Abstract:
Bioengineering seeks to replicate biological tissues exploiting scaffolds often based on polymeric biomaterials. Digital light processing (DLP) has emerged as a potent technique to fabricate tissue engineering (TE) scaffolds. However, the scarcity of suitable biomaterials with desired physico-chemical properties along with processing capabilities limits DLP\'s potential. Herein, we introduce acrylate-endcapped urethane-based polymers (AUPs) for precise physico-chemical tuning while ensuring optimal computer-aided design/computer-aided manufacturing (CAD/CAM) mimicry.
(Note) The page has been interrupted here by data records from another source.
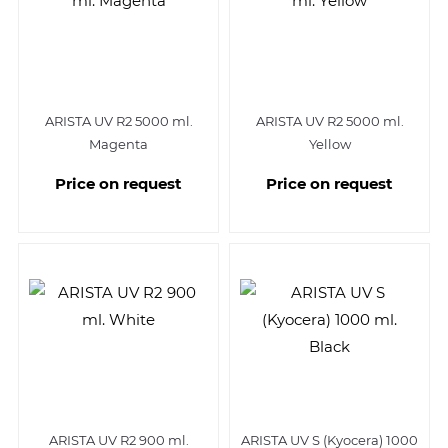
ARISTA UV R2 5000 ml.
ARISTA UV R2 5000 ml.
Magenta
Yellow
Price on request
Price on request
ARISTA UV R2 900 ml.
ARISTA UV S (Kyocera) 1000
Varying the polymer backbone (i.e. poly(ethylene glycol) (PEG) versus poly(propylene glycol) (PPG)) and photo-crosslinkable endcap (i.e. di-acrylate versus hexa-acrylate), we synthesized a series of photo-crosslinkable materials labeled as UPEG2, UPEG6, UPPG2 and UPPG6. Comprehensive material characterization including physico-chemical and biological evaluations, was followed by a DLP processing parametric study for each material. The impact of the number of acrylate groups per polymer (2 to 6) on the physico-chemical properties was pronounced, as reflected by a reduced swelling, lower water contact angles, accelerated crosslinking kinetics, and increased Young\'s moduli upon increasing the acrylate content. Furthermore, the different polymer backbones also exerted a substantial effect on the properties, including the absence of crystallinity, remarkably reduced swelling behaviors, a slight reduction in Young\'s modulus, and slower crosslinking kinetics for UPPG vs UPEG. The mechanical characteristics of DLP-printed samples showcased the ability to tailor the materials\' stiffness (ranging from 0.4 to 5.3 MPa) by varying endcap chemistry and/or backbone. The in vitro cell assays confirmed biocompatibility of the material as such and the DLP-printed discs. Furthermore, the structural integrity of 3D scaffolds was preserved both in dry and swollen state. By adjusting the backbone chemistry or acrylate content, the post-swelling dimensions could be customized towards the targeted application. This study showcases the potential of these materials offering tailorable properties to serve many biomedical applications such as cartilage TE.
摘要:
生物工程试图利用通常基于聚合物生物材料的支架来复制生物组织。数字光处理(DLP)已成为制造组织工程(TE)支架的有效技术。然而,缺乏具有所需物理化学性质和加工能力的合适生物材料限制了DLP的潜力。在这里,我们引入丙烯酸酯封端的氨基甲酸酯基聚合物(AUP)进行精确的物理化学调整,同时确保最佳的计算机辅助设计/计算机辅助制造(CAD/CAM)模拟。改变聚合物主链(即,聚(乙二醇)(PEG)与聚(丙二醇)(PPG))和可光交联的封端(即,二丙烯酸酯与六丙烯酸酯),我们合成了一系列被标记为UPEG2、UPEG6、UPPG2和UPPG6的光交联材料。全面的材料表征,包括物理化学和生物学评估,然后对每种材料进行DLP处理参数研究。每个聚合物(2至6)的丙烯酸酯基团数量对物理化学性质的影响是明显的,如肿胀减少所反映的,较低的水接触角,加速交联动力学,并在增加丙烯酸酯含量时增加杨氏模量。此外,不同的聚合物骨架也对性能产生了实质性的影响,包括没有结晶度,显著减少肿胀行为,杨氏模量略有降低,UPPG与UPEG的交联动力学较慢。DLP打印样品的机械特性显示了通过改变端盖化学和/或骨架来调整材料刚度(范围从0.4到5.3MPa)的能力。体外细胞测定证实了材料本身和DLP打印的光盘的生物相容性。此外,在干燥和溶胀状态下,3D支架的结构完整性得以保留。通过调节主链化学或丙烯酸酯含量,可以针对目标应用定制膨胀后尺寸。这项研究展示了这些材料的潜力,提供可定制的特性,以服务于许多生物医学应用,如软骨TE。